- **What this task involves**: Return exactly the lines below, starting with the one that has "WASHINGTON - Após" and going on through the one that has "сил ЗСУ збирає на".
——————————
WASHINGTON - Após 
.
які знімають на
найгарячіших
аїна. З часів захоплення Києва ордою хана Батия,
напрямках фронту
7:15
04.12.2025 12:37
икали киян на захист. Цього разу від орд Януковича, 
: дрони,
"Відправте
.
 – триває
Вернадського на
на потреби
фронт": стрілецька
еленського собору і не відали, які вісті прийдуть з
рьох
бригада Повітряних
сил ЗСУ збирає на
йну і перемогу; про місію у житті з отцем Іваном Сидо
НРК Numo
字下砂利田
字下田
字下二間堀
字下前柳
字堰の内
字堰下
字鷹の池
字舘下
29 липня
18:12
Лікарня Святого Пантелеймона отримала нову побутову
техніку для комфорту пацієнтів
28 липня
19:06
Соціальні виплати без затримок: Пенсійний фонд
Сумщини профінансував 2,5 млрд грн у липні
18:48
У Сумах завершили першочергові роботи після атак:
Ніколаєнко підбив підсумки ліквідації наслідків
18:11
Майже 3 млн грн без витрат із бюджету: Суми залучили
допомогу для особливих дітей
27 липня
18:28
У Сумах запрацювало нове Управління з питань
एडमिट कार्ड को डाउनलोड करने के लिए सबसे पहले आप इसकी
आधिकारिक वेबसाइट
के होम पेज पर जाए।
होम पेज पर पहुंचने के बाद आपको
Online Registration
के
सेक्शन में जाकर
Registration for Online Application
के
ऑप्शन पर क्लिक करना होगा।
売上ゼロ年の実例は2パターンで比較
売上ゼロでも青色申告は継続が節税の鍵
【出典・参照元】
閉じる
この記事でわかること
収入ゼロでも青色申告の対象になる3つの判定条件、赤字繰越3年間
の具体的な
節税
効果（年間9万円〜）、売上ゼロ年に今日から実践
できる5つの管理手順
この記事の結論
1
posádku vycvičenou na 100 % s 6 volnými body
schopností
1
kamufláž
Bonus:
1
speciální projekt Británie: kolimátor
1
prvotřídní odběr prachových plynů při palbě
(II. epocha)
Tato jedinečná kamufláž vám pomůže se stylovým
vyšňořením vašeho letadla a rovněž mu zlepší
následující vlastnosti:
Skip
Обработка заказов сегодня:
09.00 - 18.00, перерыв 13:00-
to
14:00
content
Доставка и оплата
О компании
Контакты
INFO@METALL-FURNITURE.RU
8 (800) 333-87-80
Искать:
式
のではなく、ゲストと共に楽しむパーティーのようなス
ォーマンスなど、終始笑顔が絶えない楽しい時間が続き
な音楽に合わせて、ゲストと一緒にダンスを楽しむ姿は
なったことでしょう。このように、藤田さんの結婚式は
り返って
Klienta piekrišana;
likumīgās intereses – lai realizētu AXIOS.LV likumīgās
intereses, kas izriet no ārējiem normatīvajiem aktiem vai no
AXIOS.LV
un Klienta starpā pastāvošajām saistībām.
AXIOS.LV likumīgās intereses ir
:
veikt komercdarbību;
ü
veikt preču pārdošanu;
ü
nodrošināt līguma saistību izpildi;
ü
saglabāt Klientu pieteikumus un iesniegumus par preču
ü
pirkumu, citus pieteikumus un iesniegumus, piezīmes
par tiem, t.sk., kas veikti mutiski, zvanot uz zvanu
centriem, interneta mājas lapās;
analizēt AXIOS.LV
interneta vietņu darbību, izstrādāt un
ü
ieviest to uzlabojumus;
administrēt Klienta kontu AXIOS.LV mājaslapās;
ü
——————————
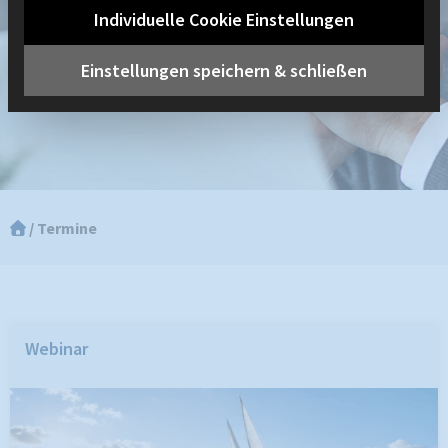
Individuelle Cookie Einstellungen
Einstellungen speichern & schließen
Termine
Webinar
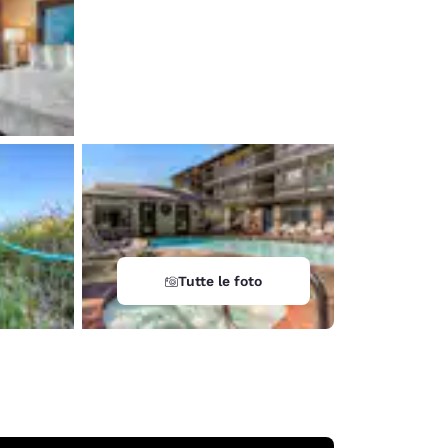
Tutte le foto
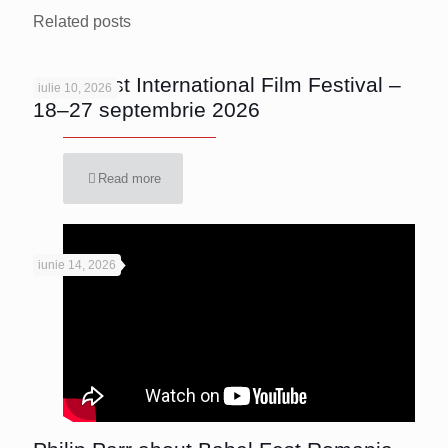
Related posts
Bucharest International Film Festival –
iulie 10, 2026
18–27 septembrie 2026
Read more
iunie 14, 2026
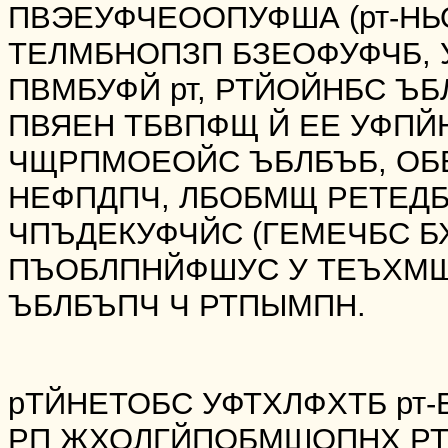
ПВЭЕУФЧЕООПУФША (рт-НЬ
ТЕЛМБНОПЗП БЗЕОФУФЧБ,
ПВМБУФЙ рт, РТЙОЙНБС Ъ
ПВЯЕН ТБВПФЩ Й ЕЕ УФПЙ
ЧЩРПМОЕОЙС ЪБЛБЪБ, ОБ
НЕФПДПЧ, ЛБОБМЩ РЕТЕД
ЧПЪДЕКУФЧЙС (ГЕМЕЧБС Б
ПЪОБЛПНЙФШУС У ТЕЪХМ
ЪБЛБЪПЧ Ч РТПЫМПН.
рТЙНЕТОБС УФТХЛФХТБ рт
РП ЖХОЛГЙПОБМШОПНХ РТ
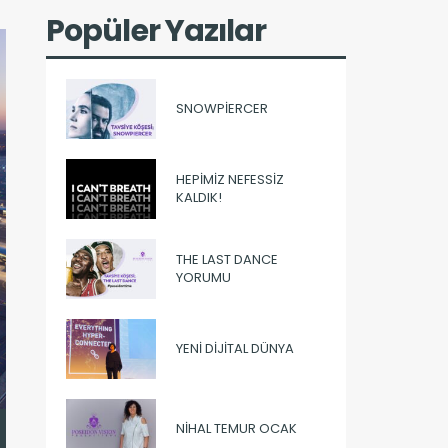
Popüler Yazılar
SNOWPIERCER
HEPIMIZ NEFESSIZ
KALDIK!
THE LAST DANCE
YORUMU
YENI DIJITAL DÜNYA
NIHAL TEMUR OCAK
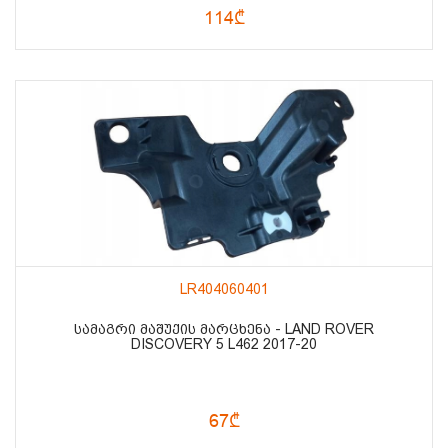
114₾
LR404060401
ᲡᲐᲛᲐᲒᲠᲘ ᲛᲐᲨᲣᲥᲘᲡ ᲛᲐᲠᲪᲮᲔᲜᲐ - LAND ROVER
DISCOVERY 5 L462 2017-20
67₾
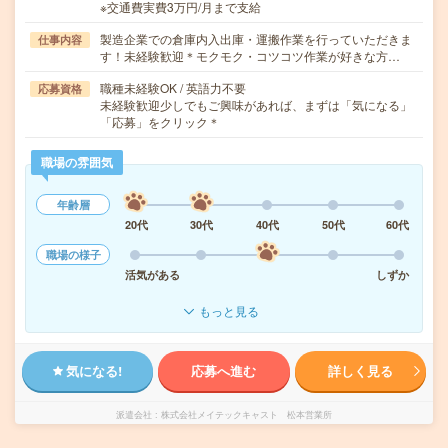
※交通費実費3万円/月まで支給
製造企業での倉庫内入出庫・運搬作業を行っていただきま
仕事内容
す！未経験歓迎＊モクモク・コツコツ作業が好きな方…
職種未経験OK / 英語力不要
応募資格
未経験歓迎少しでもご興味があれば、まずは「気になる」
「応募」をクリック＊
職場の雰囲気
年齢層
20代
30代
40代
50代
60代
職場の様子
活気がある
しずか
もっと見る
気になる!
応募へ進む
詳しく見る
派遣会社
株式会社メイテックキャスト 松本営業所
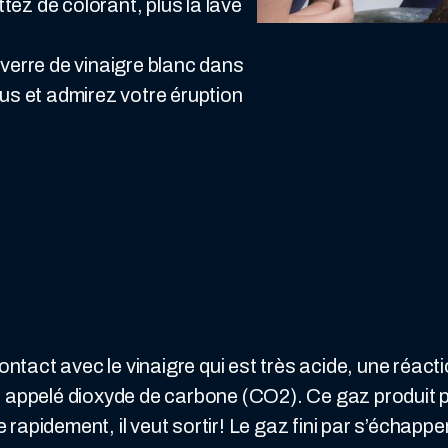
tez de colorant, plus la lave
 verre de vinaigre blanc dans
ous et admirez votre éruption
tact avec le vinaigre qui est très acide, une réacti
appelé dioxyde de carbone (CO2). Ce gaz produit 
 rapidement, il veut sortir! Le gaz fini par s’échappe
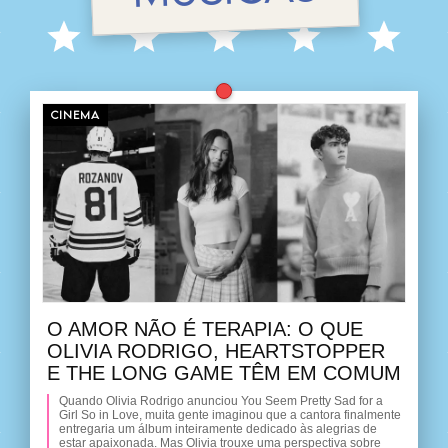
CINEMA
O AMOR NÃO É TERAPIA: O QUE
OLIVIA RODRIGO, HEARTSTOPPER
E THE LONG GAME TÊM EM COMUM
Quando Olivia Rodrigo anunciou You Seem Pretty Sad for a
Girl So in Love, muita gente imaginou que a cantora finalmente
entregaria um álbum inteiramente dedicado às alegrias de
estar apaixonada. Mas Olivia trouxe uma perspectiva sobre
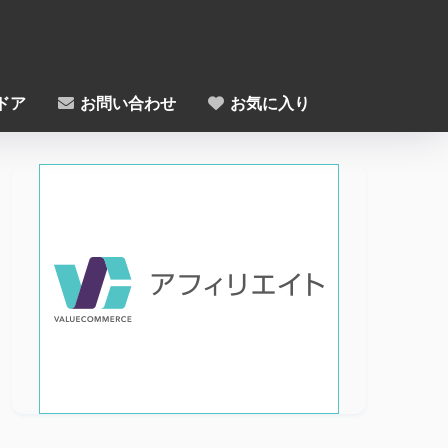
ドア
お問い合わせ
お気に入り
——————————
- **Your response**:
WASHINGTON - Após 
.
які знімають на
найгарячіших
аїна. З часів захоплення Києва ордою хана Батия,
напрямках фронту
7:15
04.12.2025 12:37
икали киян на захист. Цього разу від орд Януковича, 
: дрони,
"Відправте
.
 – триває
Вернадського на
на потреби
фронт": стрілецька
еленського собору і не відали, які вісті прийдуть з
рьох
бригада Повітряних
сил ЗСУ збирає на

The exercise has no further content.